Stored data:
───

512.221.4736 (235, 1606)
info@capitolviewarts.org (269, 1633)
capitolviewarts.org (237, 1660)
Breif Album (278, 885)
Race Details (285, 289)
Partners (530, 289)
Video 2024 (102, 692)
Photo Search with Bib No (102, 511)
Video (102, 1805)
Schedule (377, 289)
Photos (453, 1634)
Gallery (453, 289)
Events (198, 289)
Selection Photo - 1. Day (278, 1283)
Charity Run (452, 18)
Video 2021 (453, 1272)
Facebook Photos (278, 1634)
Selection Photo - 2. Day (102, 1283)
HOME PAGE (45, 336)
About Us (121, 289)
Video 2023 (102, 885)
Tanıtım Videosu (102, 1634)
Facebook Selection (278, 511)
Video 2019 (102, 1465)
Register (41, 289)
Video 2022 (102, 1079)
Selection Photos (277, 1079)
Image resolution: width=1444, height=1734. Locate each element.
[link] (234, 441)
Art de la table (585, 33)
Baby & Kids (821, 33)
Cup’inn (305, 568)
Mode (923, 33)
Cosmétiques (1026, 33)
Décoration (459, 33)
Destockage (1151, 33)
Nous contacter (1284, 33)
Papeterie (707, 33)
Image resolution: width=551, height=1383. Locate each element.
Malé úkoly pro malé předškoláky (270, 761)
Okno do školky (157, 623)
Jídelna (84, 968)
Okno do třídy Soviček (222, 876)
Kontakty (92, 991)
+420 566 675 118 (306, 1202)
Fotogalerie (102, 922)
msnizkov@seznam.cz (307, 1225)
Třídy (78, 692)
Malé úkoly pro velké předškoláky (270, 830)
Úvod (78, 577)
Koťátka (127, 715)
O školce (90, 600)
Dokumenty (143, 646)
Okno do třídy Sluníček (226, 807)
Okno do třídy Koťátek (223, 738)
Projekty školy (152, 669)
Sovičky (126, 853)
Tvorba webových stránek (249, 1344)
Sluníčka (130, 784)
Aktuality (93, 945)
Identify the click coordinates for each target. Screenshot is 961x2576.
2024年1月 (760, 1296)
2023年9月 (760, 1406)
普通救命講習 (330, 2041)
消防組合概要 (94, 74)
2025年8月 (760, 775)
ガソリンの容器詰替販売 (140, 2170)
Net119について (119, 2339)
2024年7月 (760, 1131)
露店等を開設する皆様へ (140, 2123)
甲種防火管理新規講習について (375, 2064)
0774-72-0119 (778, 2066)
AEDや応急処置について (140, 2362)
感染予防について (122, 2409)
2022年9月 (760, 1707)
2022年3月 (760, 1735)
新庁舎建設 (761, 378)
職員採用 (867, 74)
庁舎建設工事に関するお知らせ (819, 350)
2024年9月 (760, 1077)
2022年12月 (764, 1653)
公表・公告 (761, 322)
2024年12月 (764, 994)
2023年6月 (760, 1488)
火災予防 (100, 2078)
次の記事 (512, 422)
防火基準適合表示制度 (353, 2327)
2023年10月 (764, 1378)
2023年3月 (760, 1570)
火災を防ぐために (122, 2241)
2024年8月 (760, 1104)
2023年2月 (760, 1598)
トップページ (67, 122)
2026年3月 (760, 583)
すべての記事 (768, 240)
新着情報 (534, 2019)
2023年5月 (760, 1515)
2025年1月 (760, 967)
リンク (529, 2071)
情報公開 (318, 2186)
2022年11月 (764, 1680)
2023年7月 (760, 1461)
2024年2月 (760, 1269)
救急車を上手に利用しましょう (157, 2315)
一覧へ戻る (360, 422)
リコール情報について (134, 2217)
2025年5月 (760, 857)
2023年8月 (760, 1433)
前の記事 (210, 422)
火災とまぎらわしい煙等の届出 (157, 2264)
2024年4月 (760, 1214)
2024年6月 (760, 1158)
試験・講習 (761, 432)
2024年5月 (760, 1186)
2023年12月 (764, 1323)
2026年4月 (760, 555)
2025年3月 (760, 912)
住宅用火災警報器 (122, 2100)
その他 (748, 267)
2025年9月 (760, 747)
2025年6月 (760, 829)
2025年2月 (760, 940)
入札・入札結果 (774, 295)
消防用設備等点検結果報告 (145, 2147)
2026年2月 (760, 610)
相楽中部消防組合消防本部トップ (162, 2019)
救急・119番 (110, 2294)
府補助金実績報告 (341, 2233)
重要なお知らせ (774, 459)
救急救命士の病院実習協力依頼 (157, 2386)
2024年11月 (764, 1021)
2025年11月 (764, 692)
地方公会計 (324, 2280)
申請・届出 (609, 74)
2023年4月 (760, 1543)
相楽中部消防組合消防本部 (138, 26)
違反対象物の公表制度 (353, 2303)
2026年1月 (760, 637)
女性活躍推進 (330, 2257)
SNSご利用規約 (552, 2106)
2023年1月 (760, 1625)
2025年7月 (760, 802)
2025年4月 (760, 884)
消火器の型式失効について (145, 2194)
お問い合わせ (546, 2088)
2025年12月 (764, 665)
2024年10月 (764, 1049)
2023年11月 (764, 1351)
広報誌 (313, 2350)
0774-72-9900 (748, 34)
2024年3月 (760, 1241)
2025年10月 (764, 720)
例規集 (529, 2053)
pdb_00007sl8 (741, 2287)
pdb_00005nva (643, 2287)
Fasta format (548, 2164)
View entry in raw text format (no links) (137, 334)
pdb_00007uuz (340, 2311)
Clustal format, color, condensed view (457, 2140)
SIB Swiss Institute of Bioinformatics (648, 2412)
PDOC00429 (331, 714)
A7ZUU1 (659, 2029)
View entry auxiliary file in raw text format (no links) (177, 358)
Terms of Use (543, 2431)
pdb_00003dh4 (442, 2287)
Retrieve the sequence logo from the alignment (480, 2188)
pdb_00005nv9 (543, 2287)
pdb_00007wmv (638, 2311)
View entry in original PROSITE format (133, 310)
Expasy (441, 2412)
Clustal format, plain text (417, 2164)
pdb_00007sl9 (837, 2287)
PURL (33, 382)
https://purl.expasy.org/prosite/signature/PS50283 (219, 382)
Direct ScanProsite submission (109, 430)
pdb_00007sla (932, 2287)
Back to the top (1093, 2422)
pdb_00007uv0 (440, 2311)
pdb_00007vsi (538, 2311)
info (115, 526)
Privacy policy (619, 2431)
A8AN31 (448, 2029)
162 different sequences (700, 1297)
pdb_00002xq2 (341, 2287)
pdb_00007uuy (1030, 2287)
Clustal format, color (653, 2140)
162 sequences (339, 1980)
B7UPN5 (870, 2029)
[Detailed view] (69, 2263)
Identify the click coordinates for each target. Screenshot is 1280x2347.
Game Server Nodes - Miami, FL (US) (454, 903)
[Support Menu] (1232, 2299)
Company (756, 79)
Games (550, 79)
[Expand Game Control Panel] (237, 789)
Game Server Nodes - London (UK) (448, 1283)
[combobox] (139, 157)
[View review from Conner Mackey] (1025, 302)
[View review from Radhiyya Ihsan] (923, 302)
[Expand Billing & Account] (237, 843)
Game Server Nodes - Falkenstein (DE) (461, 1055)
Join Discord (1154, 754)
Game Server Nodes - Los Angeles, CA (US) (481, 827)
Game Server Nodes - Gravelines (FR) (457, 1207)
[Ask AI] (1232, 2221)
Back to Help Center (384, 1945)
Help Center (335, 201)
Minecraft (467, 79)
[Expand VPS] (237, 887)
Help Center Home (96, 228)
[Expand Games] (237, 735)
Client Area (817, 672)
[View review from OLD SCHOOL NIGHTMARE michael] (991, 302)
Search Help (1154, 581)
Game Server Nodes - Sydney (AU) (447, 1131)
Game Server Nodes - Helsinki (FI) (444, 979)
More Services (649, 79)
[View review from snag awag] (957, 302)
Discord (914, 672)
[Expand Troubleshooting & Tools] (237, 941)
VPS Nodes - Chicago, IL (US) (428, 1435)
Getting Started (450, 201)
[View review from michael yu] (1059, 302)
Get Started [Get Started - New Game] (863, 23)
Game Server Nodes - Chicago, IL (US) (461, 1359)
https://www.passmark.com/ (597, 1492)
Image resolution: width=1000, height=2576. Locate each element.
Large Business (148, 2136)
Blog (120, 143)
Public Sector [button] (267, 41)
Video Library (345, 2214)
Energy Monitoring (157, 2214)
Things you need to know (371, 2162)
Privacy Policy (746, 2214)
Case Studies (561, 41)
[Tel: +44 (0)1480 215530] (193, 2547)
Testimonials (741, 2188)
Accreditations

───

Work required:
What lines in the data above contain the word "Chicago"? Show them all.

Response below:
VPS Nodes - Chicago, IL (US) (428, 1435)
Game Server Nodes - Chicago, IL (US) (461, 1359)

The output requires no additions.